| Exercise prompt |
Copy every line in the records below that contains the word "marca".

| Recorded data |
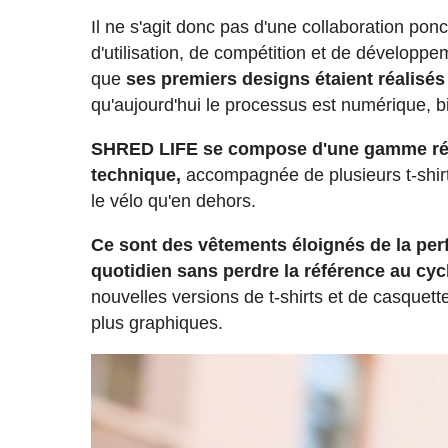
Il ne s'agit donc pas d'une collaboration pon
d'utilisation, de compétition et de dévelop
que
ses premiers designs étaient réalisé
qu'aujourd'hui le processus est numérique, b
SHRED LIFE se compose d'une gamme réd
technique,
accompagnée de plusieurs t-shirt
le vélo qu'en dehors.
Ce sont des vêtements éloignés de la pe
quotidien sans perdre la référence au cyc
nouvelles versions de t-shirts et de casquet
plus graphiques.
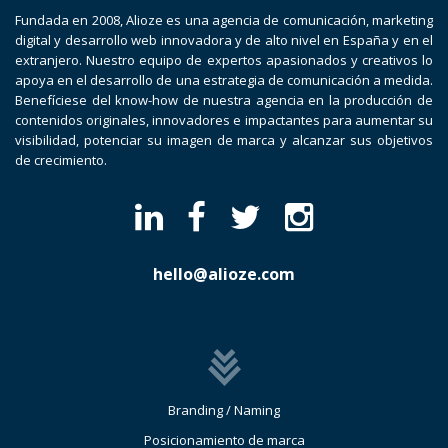
Fundada en 2008, Alioze es una agencia de comunicación, marketing
digital y desarrollo web innovadora y de alto nivel en España y en el
extranjero. Nuestro equipo de expertos apasionados y creativos lo
apoya en el desarrollo de una estrategia de comunicación a medida.
Benefíciese del know-how de nuestra agencia en la producción de
contenidos originales, innovadores e impactantes para aumentar su
visibilidad, potenciar su imagen de marca y alcanzar sus objetivos
de crecimiento.
hello@alioze.com
Branding / Naming
Posicionamiento de marca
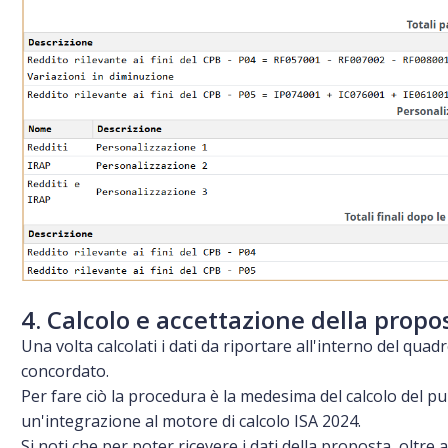
4. Calcolo e accettazione della propo
Una volta calcolati i dati da riportare all'interno del quad
concordato.
Per fare ciò la procedura è la medesima del calcolo del p
un'integrazione al motore di calcolo ISA 2024.
Si noti che per poter ricevere i dati della proposta, oltr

| Output for this task |
visibilidad, potenciar su imagen de marca y alcanzar sus objetivos
Posicionamiento de marca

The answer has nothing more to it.